Exercise ::
An exact copy of all the data below is needed.

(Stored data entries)
::::::::
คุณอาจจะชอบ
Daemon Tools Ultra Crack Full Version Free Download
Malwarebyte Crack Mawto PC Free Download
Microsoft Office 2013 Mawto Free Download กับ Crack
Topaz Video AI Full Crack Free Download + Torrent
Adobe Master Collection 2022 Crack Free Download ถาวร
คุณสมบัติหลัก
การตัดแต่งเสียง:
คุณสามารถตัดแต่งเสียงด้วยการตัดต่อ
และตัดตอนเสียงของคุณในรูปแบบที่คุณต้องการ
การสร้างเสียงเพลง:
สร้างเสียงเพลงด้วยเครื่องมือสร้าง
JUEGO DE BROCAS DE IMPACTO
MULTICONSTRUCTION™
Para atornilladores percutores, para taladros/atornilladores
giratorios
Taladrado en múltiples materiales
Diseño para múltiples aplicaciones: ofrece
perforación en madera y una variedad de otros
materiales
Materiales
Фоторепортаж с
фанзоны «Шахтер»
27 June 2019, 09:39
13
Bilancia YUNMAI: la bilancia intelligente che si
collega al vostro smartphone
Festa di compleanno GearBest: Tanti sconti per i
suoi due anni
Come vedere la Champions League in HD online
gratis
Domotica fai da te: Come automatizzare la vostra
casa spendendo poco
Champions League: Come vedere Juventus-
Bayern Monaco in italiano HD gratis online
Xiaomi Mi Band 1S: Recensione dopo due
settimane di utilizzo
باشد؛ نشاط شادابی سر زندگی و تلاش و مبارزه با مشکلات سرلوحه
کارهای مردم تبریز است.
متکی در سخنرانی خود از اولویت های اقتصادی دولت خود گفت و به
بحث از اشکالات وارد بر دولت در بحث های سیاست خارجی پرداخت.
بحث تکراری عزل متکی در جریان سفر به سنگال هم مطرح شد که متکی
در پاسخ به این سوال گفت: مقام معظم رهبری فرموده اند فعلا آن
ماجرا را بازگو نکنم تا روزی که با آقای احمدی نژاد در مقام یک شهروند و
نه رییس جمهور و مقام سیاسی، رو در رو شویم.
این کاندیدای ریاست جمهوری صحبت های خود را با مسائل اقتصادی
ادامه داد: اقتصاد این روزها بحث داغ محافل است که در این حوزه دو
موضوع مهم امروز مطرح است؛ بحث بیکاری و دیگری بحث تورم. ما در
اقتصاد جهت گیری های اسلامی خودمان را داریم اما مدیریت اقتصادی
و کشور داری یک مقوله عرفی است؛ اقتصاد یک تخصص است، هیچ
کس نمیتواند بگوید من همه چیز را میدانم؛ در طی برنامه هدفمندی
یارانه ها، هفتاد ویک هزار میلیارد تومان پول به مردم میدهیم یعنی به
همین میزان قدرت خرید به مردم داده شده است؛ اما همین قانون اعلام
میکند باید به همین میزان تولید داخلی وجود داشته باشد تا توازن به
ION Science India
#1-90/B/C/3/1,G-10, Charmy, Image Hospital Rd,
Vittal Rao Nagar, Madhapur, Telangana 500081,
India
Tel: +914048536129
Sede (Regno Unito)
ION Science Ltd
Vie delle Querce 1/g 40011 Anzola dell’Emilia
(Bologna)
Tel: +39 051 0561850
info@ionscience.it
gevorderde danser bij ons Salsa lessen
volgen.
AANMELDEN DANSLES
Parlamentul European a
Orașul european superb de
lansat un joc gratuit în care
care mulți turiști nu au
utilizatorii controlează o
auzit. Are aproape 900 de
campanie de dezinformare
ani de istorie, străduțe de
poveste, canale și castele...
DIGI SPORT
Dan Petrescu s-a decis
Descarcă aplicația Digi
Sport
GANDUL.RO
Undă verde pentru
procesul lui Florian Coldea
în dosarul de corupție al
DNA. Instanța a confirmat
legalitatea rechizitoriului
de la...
::::::::
Result for this exercise ::
คุณอาจจะชอบ
Daemon Tools Ultra Crack Full Version Free Download
Malwarebyte Crack Mawto PC Free Download
Microsoft Office 2013 Mawto Free Download กับ Crack
Topaz Video AI Full Crack Free Download + Torrent
Adobe Master Collection 2022 Crack Free Download ถาวร
คุณสมบัติหลัก
การตัดแต่งเสียง:
คุณสามารถตัดแต่งเสียงด้วยการตัดต่อ
และตัดตอนเสียงของคุณในรูปแบบที่คุณต้องการ
การสร้างเสียงเพลง:
สร้างเสียงเพลงด้วยเครื่องมือสร้าง
JUEGO DE BROCAS DE IMPACTO
MULTICONSTRUCTION™
Para atornilladores percutores, para taladros/atornilladores
giratorios
Taladrado en múltiples materiales
Diseño para múltiples aplicaciones: ofrece
perforación en madera y una variedad de otros
materiales
Materiales
Фоторепортаж с
фанзоны «Шахтер»
27 June 2019, 09:39
13
Bilancia YUNMAI: la bilancia intelligente che si
collega al vostro smartphone
Festa di compleanno GearBest: Tanti sconti per i
suoi due anni
Come vedere la Champions League in HD online
gratis
Domotica fai da te: Come automatizzare la vostra
casa spendendo poco
Champions League: Come vedere Juventus-
Bayern Monaco in italiano HD gratis online
Xiaomi Mi Band 1S: Recensione dopo due
settimane di utilizzo
باشد؛ نشاط شادابی سر زندگی و تلاش و مبارزه با مشکلات سرلوحه
کارهای مردم تبریز است.
متکی در سخنرانی خود از اولویت های اقتصادی دولت خود گفت و به
بحث از اشکالات وارد بر دولت در بحث های سیاست خارجی پرداخت.
بحث تکراری عزل متکی در جریان سفر به سنگال هم مطرح شد که متکی
در پاسخ به این سوال گفت: مقام معظم رهبری فرموده اند فعلا آن
ماجرا را بازگو نکنم تا روزی که با آقای احمدی نژاد در مقام یک شهروند و
نه رییس جمهور و مقام سیاسی، رو در رو شویم.
این کاندیدای ریاست جمهوری صحبت های خود را با مسائل اقتصادی
ادامه داد: اقتصاد این روزها بحث داغ محافل است که در این حوزه دو
موضوع مهم امروز مطرح است؛ بحث بیکاری و دیگری بحث تورم. ما در
اقتصاد جهت گیری های اسلامی خودمان را داریم اما مدیریت اقتصادی
و کشور داری یک مقوله عرفی است؛ اقتصاد یک تخصص است، هیچ
کس نمیتواند بگوید من همه چیز را میدانم؛ در طی برنامه هدفمندی
یارانه ها، هفتاد ویک هزار میلیارد تومان پول به مردم میدهیم یعنی به
همین میزان قدرت خرید به مردم داده شده است؛ اما همین قانون اعلام
میکند باید به همین میزان تولید داخلی وجود داشته باشد تا توازن به
ION Science India
#1-90/B/C/3/1,G-10, Charmy, Image Hospital Rd,
Vittal Rao Nagar, Madhapur, Telangana 500081,
India
Tel: +914048536129
Sede (Regno Unito)
ION Science Ltd
Vie delle Querce 1/g 40011 Anzola dell’Emilia
(Bologna)
Tel: +39 051 0561850
info@ionscience.it
gevorderde danser bij ons Salsa lessen
volgen.
AANMELDEN DANSLES
Parlamentul European a
Orașul european superb de
lansat un joc gratuit în care
care mulți turiști nu au
utilizatorii controlează o
auzit. Are aproape 900 de
campanie de dezinformare
ani de istorie, străduțe de
poveste, canale și castele...
DIGI SPORT
Dan Petrescu s-a decis
Descarcă aplicația Digi
Sport
GANDUL.RO
Undă verde pentru
procesul lui Florian Coldea
în dosarul de corupție al
DNA. Instanța a confirmat
legalitatea rechizitoriului
de la...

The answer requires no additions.